Alexandre de Moraes determinou o início do cumprimento da pena de Jair Bolsonaro após a defesa desistir do último recurso. Com o trânsito em julgado, o ex-presidente deve ser levado à Superintendência da PF. Condenado a 27 anos e três meses em regime fechado, Bolsonaro ainda tenta obter prisão domiciliar.

Jair Bolsonaro é suspenso pelo PL (Foto: reprodução / Agência Brasil)
Jair Bolsonaro é suspenso pelo PL (Foto: reprodução / Agência Brasil)

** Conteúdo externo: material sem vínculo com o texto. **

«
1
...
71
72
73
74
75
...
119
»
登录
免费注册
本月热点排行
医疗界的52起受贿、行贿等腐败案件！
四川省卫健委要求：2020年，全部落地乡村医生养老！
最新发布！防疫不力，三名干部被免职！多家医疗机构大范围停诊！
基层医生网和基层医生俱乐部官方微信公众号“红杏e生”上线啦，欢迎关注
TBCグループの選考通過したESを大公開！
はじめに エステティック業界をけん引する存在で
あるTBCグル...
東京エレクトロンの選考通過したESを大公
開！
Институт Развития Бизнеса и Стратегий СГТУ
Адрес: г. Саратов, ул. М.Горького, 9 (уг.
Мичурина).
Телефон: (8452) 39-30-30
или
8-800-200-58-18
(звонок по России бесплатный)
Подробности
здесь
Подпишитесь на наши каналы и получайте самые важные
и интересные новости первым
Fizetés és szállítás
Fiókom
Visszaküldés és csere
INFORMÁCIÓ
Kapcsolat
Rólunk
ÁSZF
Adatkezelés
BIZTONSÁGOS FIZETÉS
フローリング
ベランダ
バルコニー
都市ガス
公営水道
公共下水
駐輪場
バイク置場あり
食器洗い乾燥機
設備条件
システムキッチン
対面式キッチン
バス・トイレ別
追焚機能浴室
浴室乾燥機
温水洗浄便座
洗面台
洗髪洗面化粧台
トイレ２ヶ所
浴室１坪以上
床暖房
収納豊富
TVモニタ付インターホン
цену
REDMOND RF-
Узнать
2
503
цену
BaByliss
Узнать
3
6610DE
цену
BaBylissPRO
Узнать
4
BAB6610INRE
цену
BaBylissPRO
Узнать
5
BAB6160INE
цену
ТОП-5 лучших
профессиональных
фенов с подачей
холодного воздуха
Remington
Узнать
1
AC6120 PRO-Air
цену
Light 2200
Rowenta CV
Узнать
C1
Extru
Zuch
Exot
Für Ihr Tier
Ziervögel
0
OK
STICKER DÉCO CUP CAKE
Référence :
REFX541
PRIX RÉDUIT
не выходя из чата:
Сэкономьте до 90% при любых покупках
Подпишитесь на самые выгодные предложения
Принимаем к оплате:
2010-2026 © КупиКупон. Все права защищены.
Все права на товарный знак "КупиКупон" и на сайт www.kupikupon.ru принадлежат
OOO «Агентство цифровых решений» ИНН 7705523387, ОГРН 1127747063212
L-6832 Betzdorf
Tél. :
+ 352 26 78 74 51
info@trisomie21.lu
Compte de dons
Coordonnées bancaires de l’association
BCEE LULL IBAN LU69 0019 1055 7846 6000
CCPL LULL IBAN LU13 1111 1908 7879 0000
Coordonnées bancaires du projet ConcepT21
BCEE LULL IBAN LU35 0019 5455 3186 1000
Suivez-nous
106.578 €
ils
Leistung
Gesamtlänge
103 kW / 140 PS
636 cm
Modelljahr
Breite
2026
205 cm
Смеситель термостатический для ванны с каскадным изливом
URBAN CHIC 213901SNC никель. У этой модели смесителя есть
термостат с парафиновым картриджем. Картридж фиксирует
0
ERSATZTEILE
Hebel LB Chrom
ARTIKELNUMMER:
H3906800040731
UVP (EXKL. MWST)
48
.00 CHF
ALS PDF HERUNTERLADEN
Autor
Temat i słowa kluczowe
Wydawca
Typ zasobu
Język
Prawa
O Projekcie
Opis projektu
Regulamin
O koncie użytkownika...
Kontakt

O ministro Alexandre de Moraes, do Supremo Tribunal Federal (STF), determinou nesta terça-feira (25) o início do cumprimento da pena do ex-presidente Jair Bolsonaro, condenado a 27 anos e três meses de prisão pela trama golpista. A decisão marca a transição da fase cautelar — na qual ele estava preso preventivamente desde sábado (22) — para a etapa de execução penal.

Segundo Moraes, Bolsonaro cumprirá a pena na Superintendência da Polícia Federal em Brasília, onde já se encontra detido. A defesa do ex-presidente havia optado por não apresentar os segundos embargos de declaração, último tipo de recurso ainda possível no processo. O prazo se encerrava na segunda-feira (24). Sem o recurso, Moraes pediu que fosse declarado o trânsito em julgado, encerrando o caso e autorizando o início imediato da execução da pena.

A decisão de Moraes

No documento, Moraes formalizou:

“Determino o início do cumprimento da pena de Jair Messias Bolsonaro, em regime inicial fechado, da pena privativa de liberdade de 27 anos e três meses, sendo 24 anos e nove meses de reclusão (em regime fechado) e dois anos e seis meses de detenção.”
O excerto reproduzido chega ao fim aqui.